Experimental Results And Applications

Due to its relative abundance in all cell types, 14-3-3 has been fortuitously identified in a number of plant proteomic studies not directly aimed at 14-3-3 [for example, see reference 43]. However, the plant 14-3-3 proteome has been specifically investigated in Arabidopsis 14-3-3 suspension culture cells. Proteins encoded by 11 of the 13 Arabidopsis genes were positively identified. All the N-termini of analyzed isoforms were found to be acetylated (as is the case for mammalian 14-3-3), which may play a role in promoting protein stability.
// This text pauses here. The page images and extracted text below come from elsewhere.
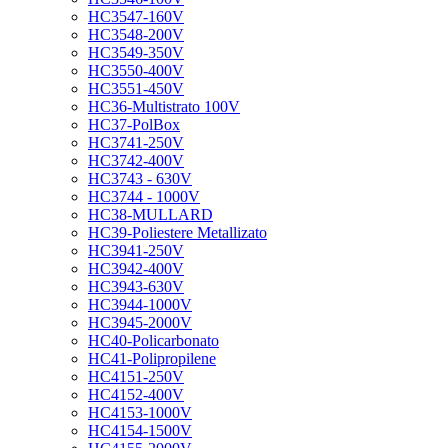
HC3547-160V
HC3548-200V
HC3549-350V
HC3550-400V
HC3551-450V
HC36-Multistrato 100V
HC37-PolBox
HC3741-250V
HC3742-400V
HC3743 - 630V
HC3744 - 1000V
HC38-MULLARD
HC39-Poliestere Metallizato
HC3941-250V
HC3942-400V
HC3943-630V
HC3944-1000V
HC3945-2000V
HC40-Policarbonato
HC41-Polipropilene
HC4151-250V
HC4152-400V
HC4153-1000V
HC4154-1500V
Other modifications such as phosphorylation or the C-terminal cleavage, as described for barley 14-3-3A, were not found, but could not be ruled out in this study [15]. Nine isoforms were also identified by MALDI-TOF-MS from Arabidopsis suspension culture cells after partial purification and 2-DGE [36]. Subcellular location of 14-3-3 has been investigated by a number of means including the use of GFP fusions in transgenic plants; this study showed that different isoforms showed distinct subcellular locations, which could be disrupted by means of chemical agents that intervene with 14-3-3/client binding. This confirms that individual isoforms have binding specificity and shows that subcellular location of 14-3-3 is driven by interactions with the binding partners.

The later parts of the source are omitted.